Nebraska, Cowboy Trail

Cowboy Trail
Location: Nearly state wide
State: Nebraska
Length: 1.5 mile loop
Surface: Crushed Rock/Natural, asphalt
Trail type: Bike, hiking
Difficulty: Easy

Trail Information:

The 19th century’s great western migration laced Nebraska with travel corridors — the Oregon-California Trail, the Pony Express bridge route, the Mormon Trail.

The longest bridge on the Cowboy Trail, near Valentine Nebraska

Most have nearly vanished; their remaining traces are ruts crossing pastures, historical road signs that mark would-be intersections with modern highways, and a few restored way stations.

The routes that have endured were laid with rails and connected population and resource centers.
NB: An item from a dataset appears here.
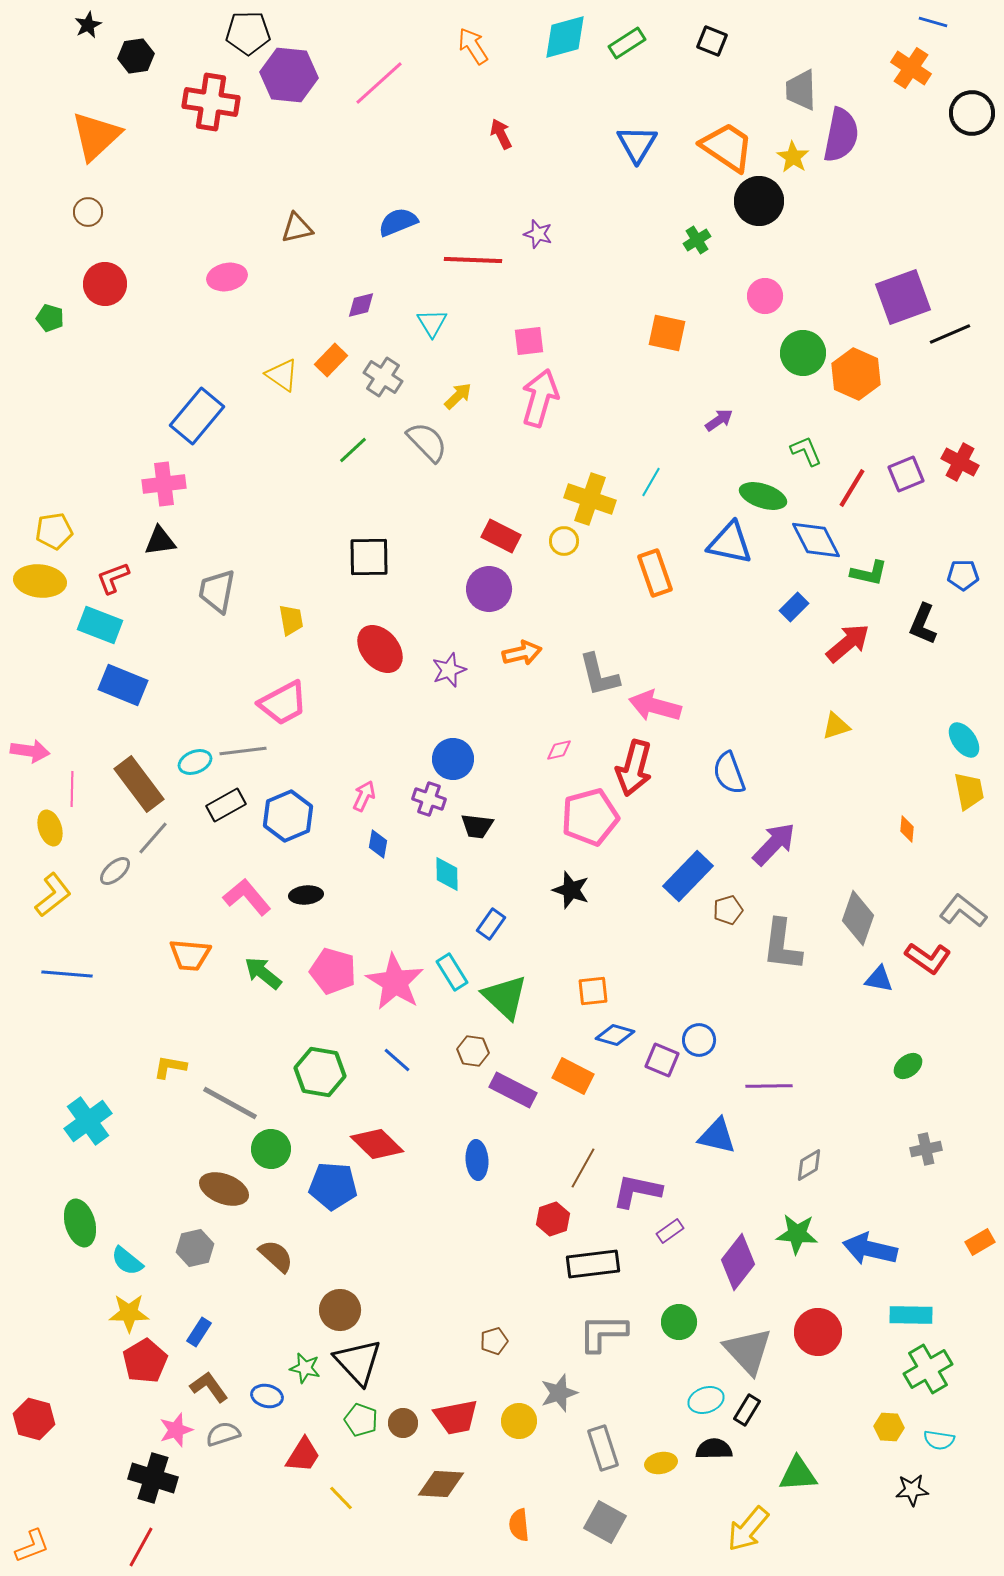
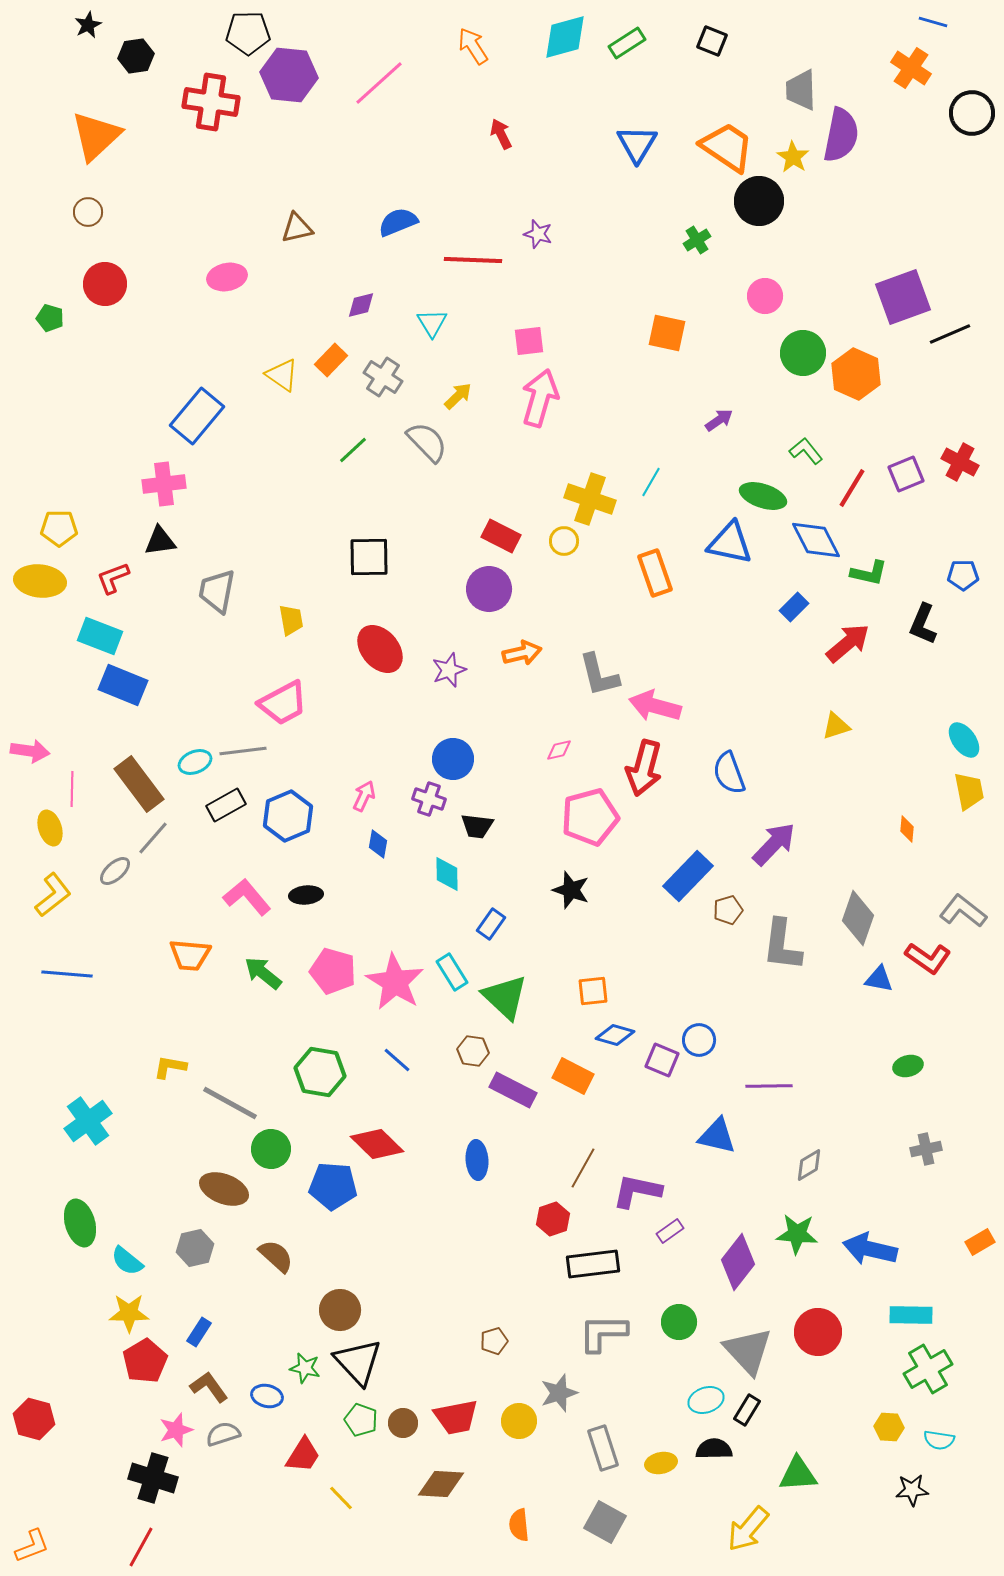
green L-shape at (806, 451): rotated 16 degrees counterclockwise
yellow pentagon at (54, 531): moved 5 px right, 3 px up; rotated 9 degrees clockwise
cyan rectangle at (100, 625): moved 11 px down
red arrow at (634, 768): moved 10 px right
green ellipse at (908, 1066): rotated 24 degrees clockwise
The Union Pacific and Burlington Northern Santa Fe lines, traced by parallel highways, remain sturdy bones in the nation’s transportation network.

Somewhere between the almost gone and the commercially robust routes lies the Cowboy Recreation and Nature Trail — a historical corridor in transition.

Once part of the Chicago & North Western railroad’s Cowboy Line, the route covers 321 miles across northern Nebraska from Norfolk to Chadron. From east to west, the trail passes through the farmland of the Elkhorn River valley, into Plains ranchland, across the scenic Niobrara River valley, along the northern Sandhills and to the edge of the Pine Ridge.

The Cowboy Trail is the longest rail-to-trail conversion in progress in the United States, which includes a 148-foot high bridge over the Niobrara River at Valentine.


A five-mile section in Valentine features a Trailhead Park, complete with a windmill and small pond, which is located on the corner of First and Main streets. The surface of the trail through the city is paved. The longest bridge on the Cowboy Trail is on the east end of this section. It is 1/4 of a mile long and is 170 feet in the air.